Looking back on those days, Chua Boon said frankly he felt uneasy. As the pandemic was spreading fast in the local area, many people were worried of the risk of contamination in the course of donating, so they placed their items at the elevator entrance for them to retrieve.
Though knowing this was a high-risk task, the two volunteers and Chua Boon did not hesitate to turn back. Chua Boon said: “The big goal is to let them know there are still people who care for them.”
Chua Boon revealed that he was also worried about being infected due to close contact, and he dared not return home for fear of infecting his sister and her three children living together. He chose to sleep overnight in his car. When he was 17 years old, he met with a car accident while riding his brother’s motorcycle. He was sent to the hospital with his right leg fractured. He went three operations. Due to the need for rehabilitation, Chua Boon stopped school for one year and spent half a year in and out of the hospital during this period. What he saw in this period had a profound impact on him.

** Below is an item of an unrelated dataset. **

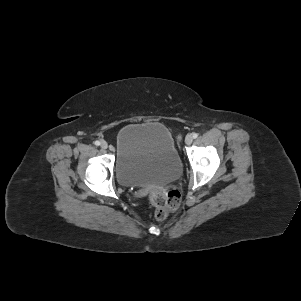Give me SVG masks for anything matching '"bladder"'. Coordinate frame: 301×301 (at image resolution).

“In the hospital, the patient next to me was a 13-year-old boy who had both feet amputated, but he remained optimistic. These memories disturbed me very much.”
As a result, Chua Boon always thought of helping others, including orphanages in Malaysia early on, donating supplies, etc., or helping the disadvantaged such as the disabled.
His dad’s eagerness to help others also rubbed off Chua Boon. In the past, beggars came often to his house to beg. As long as it was within his ability, he would give them some money. His dad never refused.